[Start of Attachment]
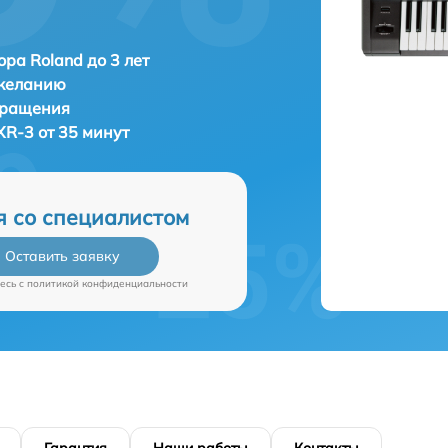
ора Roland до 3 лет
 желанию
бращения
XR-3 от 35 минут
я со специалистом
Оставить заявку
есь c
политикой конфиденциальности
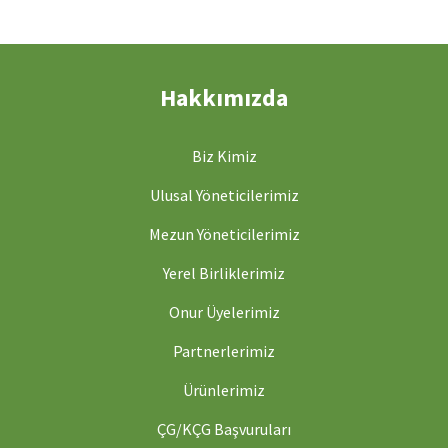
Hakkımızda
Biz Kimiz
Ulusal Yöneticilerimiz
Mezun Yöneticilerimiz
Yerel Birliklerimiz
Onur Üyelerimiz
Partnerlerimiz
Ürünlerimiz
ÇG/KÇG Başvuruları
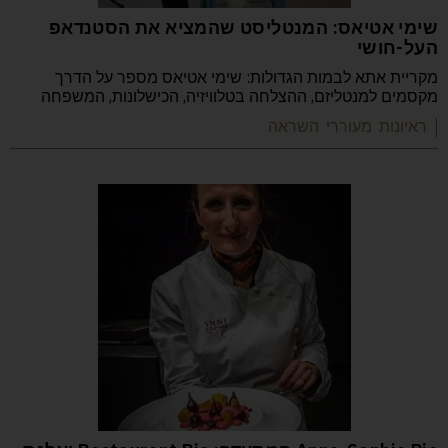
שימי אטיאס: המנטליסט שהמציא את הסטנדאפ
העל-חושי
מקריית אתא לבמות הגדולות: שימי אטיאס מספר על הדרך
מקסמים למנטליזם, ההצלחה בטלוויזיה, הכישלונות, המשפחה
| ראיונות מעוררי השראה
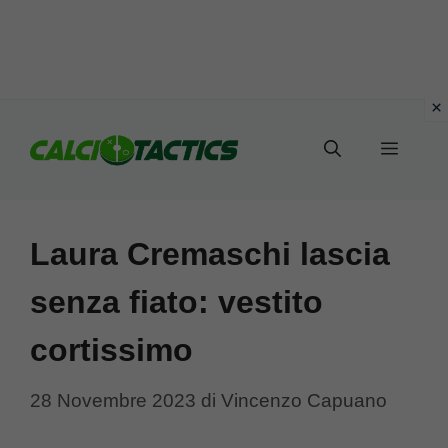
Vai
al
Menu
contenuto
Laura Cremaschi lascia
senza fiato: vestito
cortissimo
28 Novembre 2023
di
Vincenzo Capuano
[End of Attachment]
No pictures belong in the copy. Transcribe every entry exactly.

▸ Exercise response:
ора Roland до 3 лет
 желанию
бращения
XR-3 от 35 минут
я со специалистом
Оставить заявку
есь c
политикой конфиденциальности
Hakkımızda
Biz Kimiz
Ulusal Yöneticilerimiz
Mezun Yöneticilerimiz
Yerel Birliklerimiz
Onur Üyelerimiz
Partnerlerimiz
Ürünlerimiz
ÇG/KÇG Başvuruları
שימי אטיאס: המנטליסט שהמציא את הסטנדאפ
העל-חושי
מקריית אתא לבמות הגדולות: שימי אטיאס מספר על הדרך
מקסמים למנטליזם, ההצלחה בטלוויזיה, הכישלונות, המשפחה
| ראיונות מעוררי השראה
Vai
al
Menu
contenuto
Laura Cremaschi lascia
senza fiato: vestito
cortissimo
28 Novembre 2023
di
Vincenzo Capuano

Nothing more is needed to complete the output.